Celebrate Father’s Day with a good picture book! Here are our recommendations for fathers and their sons — or daughters — to read together. What picture book would you recommend for a father-son read? (See our YA mother-daughter reading list here.)
One of my own fond childhood memories is listening to my dad read aloud with funny, nuanced voices for each character. Picture books and short chapter books with plenty of dialogue allow father and child alike to engage in this kind of reader’s theater. The kooky cast of Mo Willems’s Goldilocks and the Three Dinosaurs (Balzer + Bray/HarperCollins, 2012) makes it a fantastic read-aloud — it was recently test-driven with great success by my own father for Read Across America Day. With their call-and-response format, Bob Shea’s energetic Dinosaur Vs. books published by Hyperion would also be good choices (although probably not right before bedtime!).
A Day with Dad by Bo Holmberg (illustrated by Eva Eriksson; Candlewick, 2008) celebrates a loving father-son bond while quietly acknowledging the difficulty of divorce. After saying good-bye to his mom, Tim and his dad spend the whole day together, and everywhere they go Tim proudly introduces his father around. The colored-pencil illustrations clearly show the relationships between characters and reinforce the notion that while the grownups might not love each other, they love their son very much. The satisfying story offers comfort to children (and their parents) in similar circumstances.
One Cool Friend by Toni Buzzeo (illustrated by David Small; Dial, 2012), beautifully showcases a somewhat strange but obviously loving relationship between a father and a son. And it also really focuses on the old adage, “like father, like son,” through its lovely twist ending.

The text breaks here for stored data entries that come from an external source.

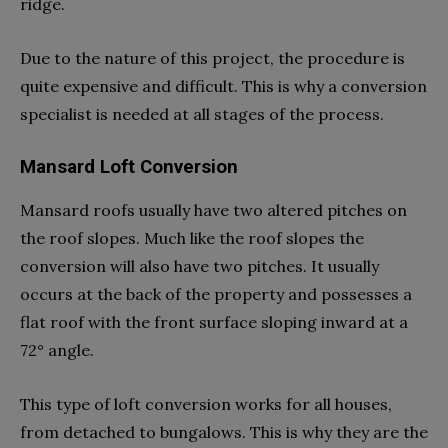
ridge.
Due to the nature of this project, the procedure is
quite expensive and difficult. This is why a conversion
specialist is needed at all stages of the process.
Mansard Loft Conversion
Mansard roofs usually have two altered pitches on
the roof slopes. Much like the roof slopes the
conversion will also have two pitches. It usually
occurs at the back of the property and possesses a
flat roof with the front surface sloping inward at a
72° angle.
This type of loft conversion works for all houses,
from detached to bungalows. This is why they are the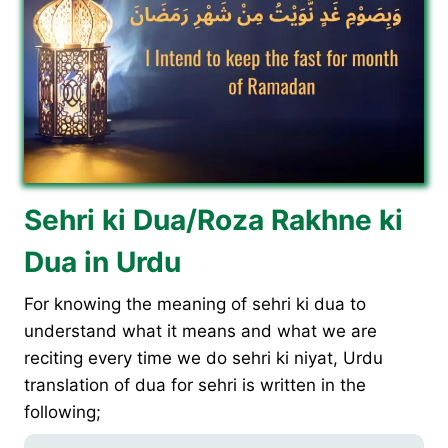
Sehri ki Dua/Roza Rakhne ki
Dua in Urdu
For knowing the meaning of sehri ki dua to
understand what it means and what we are
reciting every time we do sehri ki niyat, Urdu
translation of dua for sehri is written in the
following;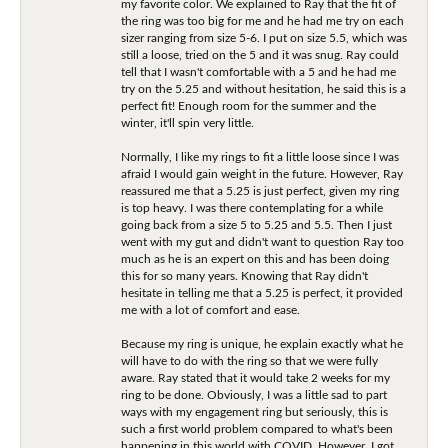
my favorite color. We explained to Ray that the fit of
the ring was too big for me and he had me try on each
sizer ranging from size 5-6. I put on size 5.5, which was
still a loose, tried on the 5 and it was snug. Ray could
tell that I wasn't comfortable with a 5 and he had me
try on the 5.25 and without hesitation, he said this is a
perfect fit! Enough room for the summer and the
winter, it'll spin very little.
Normally, I like my rings to fit a little loose since I was
afraid I would gain weight in the future. However, Ray
reassured me that a 5.25 is just perfect, given my ring
is top heavy. I was there contemplating for a while
going back from a size 5 to 5.25 and 5.5. Then I just
went with my gut and didn't want to question Ray too
much as he is an expert on this and has been doing
this for so many years. Knowing that Ray didn't
hesitate in telling me that a 5.25 is perfect, it provided
me with a lot of comfort and ease.
Because my ring is unique, he explain exactly what he
will have to do with the ring so that we were fully
aware. Ray stated that it would take 2 weeks for my
ring to be done. Obviously, I was a little sad to part
ways with my engagement ring but seriously, this is
such a first world problem compared to what's been
happening in this world with COVID. However, I got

I’m partial to the Leslie Patricelli board books with the gender-neutral baby published by Candlewick: Yummy Yucky (2003), Potty (2010), Tubby (2010), The Birthday Box (2009). Also very popular in my house is Higher! Higher! (2009) Even though it’s a girl and her father, my little boy doesn’t mind.

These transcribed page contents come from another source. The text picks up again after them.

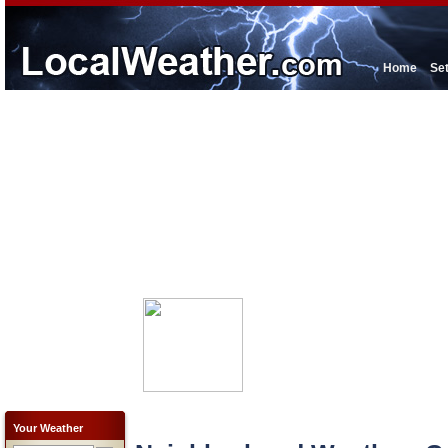
Home
Se
Your Weather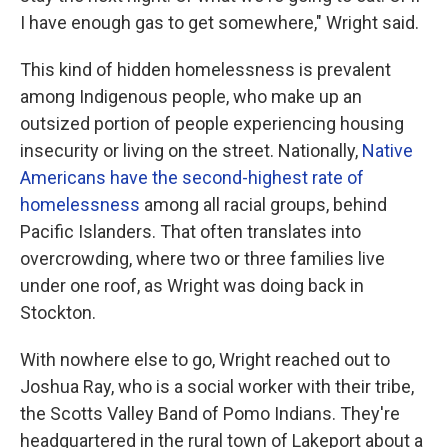
I have enough gas to get somewhere," Wright said.
This kind of hidden homelessness is prevalent
among Indigenous people, who make up an
outsized portion of people experiencing housing
insecurity or living on the street. Nationally,
Native
Americans have the second-highest rate of
homelessness
among all racial groups, behind
Pacific Islanders. That often translates into
overcrowding, where two or three families live
under one roof, as Wright was doing back in
Stockton.
With nowhere else to go, Wright reached out to
Joshua Ray, who is a social worker with their tribe,
the Scotts Valley Band of Pomo Indians. They're
headquartered in the rural town of Lakeport about a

Every Friday (Holt, 2007) by Dan Yaccarino, a beautifully simple story about a weekly breakfast ritual shared between father and son, captures the importance of one-on-one time spent between parent and child, even amidst the everyday hustle and bustle of life in a city.
I’d recommend Donald Hall’s Ox-Cart Man (illustrated by Barbara Cooney; Viking, 1979), because the father is the main character, but it’s also about a family working together from year to year.
Love suffuses every page of First Pink Light, Eloise Greenfield’s classic picture book about a little boy named Tyree who is determined to stay up all night in order to surprise his father, who’s been away for a whole month. Can he persuade his mother to skip bedtime and let him stay in his tricky hiding place under a wooden chair until dawn (“first pink light”)? Once he’s been convinced to move to the big soft armchair, all decked out with pillows and blankets, can he stay awake long enough to “hear his daddy’s car door slam, and hear his daddy’s hard shoes on the steps, and hear his daddy’s key clicking in the door”? Well, no, but it doesn’t matter: the reunion between father and son is plenty poignant anyway. Greenfield gets everything right, from the family dynamics to young Tyree’s perspective and the intensity of his feelings. The book has been illustrated twice, first by Moneta Barnett (Crowell, 1976) in soft, intimate pencil sketches, and later by Jan Spivey Gilchrist (Black Butterfly, 1991) in full color; both editions have their charms.
An oldie but a goodie: In Tomi Ungerer’s The Mellops Go Diving for Treasure (Harper, 1957; republished by Phaidon, 2011), Mr. Mellops and his four sons go on a sea voyage that yields little profit but leaves five pig tummies hungry for Mrs. Mellops’s cream cake. It’s a humorous adventure story involving, among other things, a treasure map, a merpig, and sunken ships, and it is just long enough for any father and son to cozy up and spend some quality time reading together before embarking on a treasure hunt of their own. And if you can’t get enough of the quirky Mellops father-sons team, Ungerer wrote four other Mellops books: The Mellops Go Flying, The Mellops Strike Oil, Christmas Eve at the Mellops (all republished by Phaidon, 2011), and Mellops Go Spelunking (republished by Roberts Rinehart, 1998).
Reading about frazzled fathers can be funny for kids, so I would also recommend two relatively recent father-daughter picture books (and Caldecott Honor Books) that are entertaining to read aloud together: Interrupting Chicken by David Ezra Stein (Papa is continually interrupted while trying to read bedtime stories) and Mo Willems’s Knuffle Bunny (one daddy’s frantic search for a beloved missing stuffed animal).
My Father’s Arms Are a Boat by Stein Erik Lunde (illustrated by Øyvind Torseter and Kari Dickson; Enchanted Lion, 2013) is a really sad book about grieving, but the eerily beautiful collage illustrations and hushed intimacy of the text provide an unforgettable portrait of love between a father and son.